Write the lines out again, from the top of the material to the line containing "5 врачей и только", pictures excluded.

==== Entries supplied ====

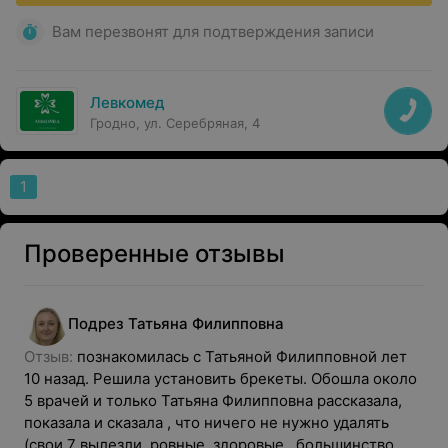
Вам перезвонят для подтверждения записи
Левкомед
Гродно, ул. Серебряная, 4
1
Проверенные отзывы
Подрез
Татьяна
Филипповна
Отзыв: 
познакомилась с Татьяной Филипповной лет 
10 назад. Решила установить брекеты. Обошла около 
5 врачей и только Татьяна Филипповна рассказала, 
показала и сказала , что ничего не нужно удалять 
(свои 7 вылезли, ровные, здоровые , большинство 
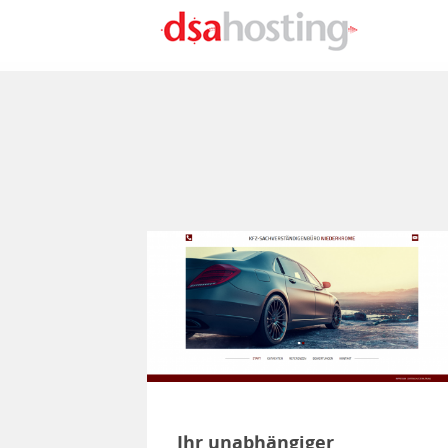
Direkt zum Inhalt
Ihr unabhängiger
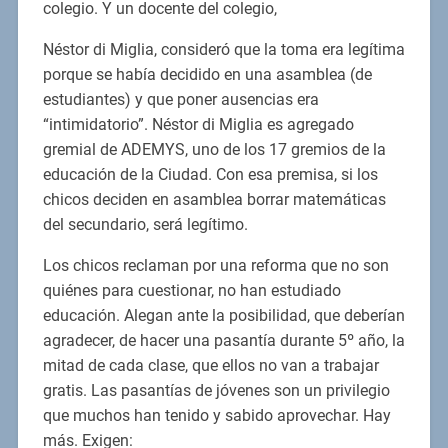
colegio. Y un docente del colegio,
Néstor di Miglia, consideró que la toma era legítima
porque se había decidido en una asamblea (de
estudiantes) y que poner ausencias era
“intimidatorio”. Néstor di Miglia es agregado
gremial de ADEMYS, uno de los 17 gremios de la
educación de la Ciudad. Con esa premisa, si los
chicos deciden en asamblea borrar matemáticas
del secundario, será legítimo.
Los chicos reclaman por una reforma que no son
quiénes para cuestionar, no han estudiado
educación. Alegan ante la posibilidad, que deberían
agradecer, de hacer una pasantía durante 5º año, la
mitad de cada clase, que ellos no van a trabajar
gratis. Las pasantías de jóvenes son un privilegio
que muchos han tenido y sabido aprovechar. Hay
más. Exigen:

====

**Written solution:**
Вам перезвонят для подтверждения записи
Левкомед
Гродно, ул. Серебряная, 4
1
Проверенные отзывы
Подрез
Татьяна
Филипповна
Отзыв: 
познакомилась с Татьяной Филипповной лет 
10 назад. Решила установить брекеты. Обошла около 
5 врачей и только Татьяна Филипповна рассказала, 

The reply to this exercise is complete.